This is a commentary about the slow lane, about the slowing of time since I suffered a severe brain injury while skateboarding with my dog. This is a blog about recovery; about our '82 VW Westfalia. It's about writing, surfing, camping, married life, bleeding ulcers that make you feel old at 32; about family, friends, and my dog Artie; it's about cruising in fourth gear, getting passed by every car and learning to appreciate every second of it.
It ended in a fit of rage, with a shout that I was in the midst of a nervous breakdown. It ended with a slam of a door, the thud of shoes hitting the wall, the crack of books falling from the bookcase onto the floor. It ended with me on the couch, head in my palms quivering from anger. It ended with me pacing the floor to the sounds of Fugazi and then later, Seaweed. It ended with disassembling the doorknob because the latch had become stuck. It ended with a hug from Aimee, with her telling me that every thing is going to be all right. It really ended as I write these words.
It started this morning with the taste of battery acid in my tasteless mouth. It started when I opened my eyes and told myself I no longer wanted to be a part of this recovery; no more updates, no more forgotten to-do lists. It started with the understanding that I will not be normal for quite some time. It started with despair like no other; morning despair.
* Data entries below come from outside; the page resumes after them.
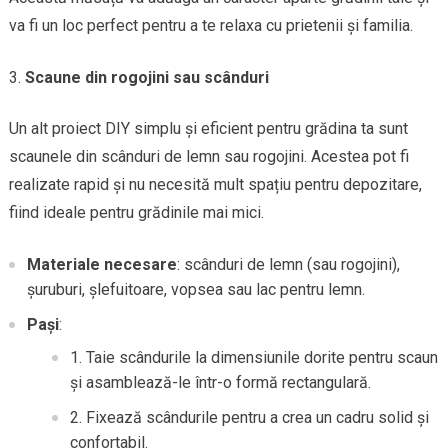
va fi un loc perfect pentru a te relaxa cu prietenii și familia.
Scaune din rogojini sau scânduri
Un alt proiect DIY simplu și eficient pentru grădina ta sunt
scaunele din scânduri de lemn sau rogojini. Acestea pot fi
realizate rapid și nu necesită mult spațiu pentru depozitare,
fiind ideale pentru grădinile mai mici.
Materiale necesare
: scânduri de lemn (sau rogojini),
șuruburi, șlefuitoare, vopsea sau lac pentru lemn.
Pași
:
Taie scândurile la dimensiunile dorite pentru scaun
și asamblează-le într-o formă rectangulară.
Fixează scândurile pentru a crea un cadru solid și
confortabil.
The mindset stayed throughout the day. It was inside of me in the doctor's office before my doctor removed the stitches and staples. I quickly masked it when he asked how I felt. I put my best fake smile on and straightened my spine and shot my shoulders back; "Great. I'm feeling real good."
It was just another lie, just another way to describe the indescribable. Just part of the act that I worked so hard on before the accident, the act that I've since mastered.
"Good. You look good," he said.
Just another blank compliment, another empty statement.
My despair remained through the day. It was there inside the grocery store. Once inside, Aimee repeatedly asked what I felt like eating, her love showed and my depression shoved back. "I don't care, I have no taste."
The feeling turned to rage as Aimee and I walked our dog, Artie. The pup was excited. He pulled and didn't listen to my commands. I grabbed him and forced him down to the sidewalk. My jaw was clenched, the battery acid flavored saliva filled my mouth. Aimee asked for the leash and told me to calm down. I didn't say another word for the rest of our walk. I was ashamed and irate at the same time, not calm. The anger stuck with me. It erupted when I tried to disconnect the iPod. My trembling hands fumbled the jack. That's what put me here in this room, my own big escape in my tiny dungeon.
The doctors said this would happen, that depression and anger would increase. At the time I guess I wasn't listening, just sitting there with perfect posture and a fake happy smile on my face.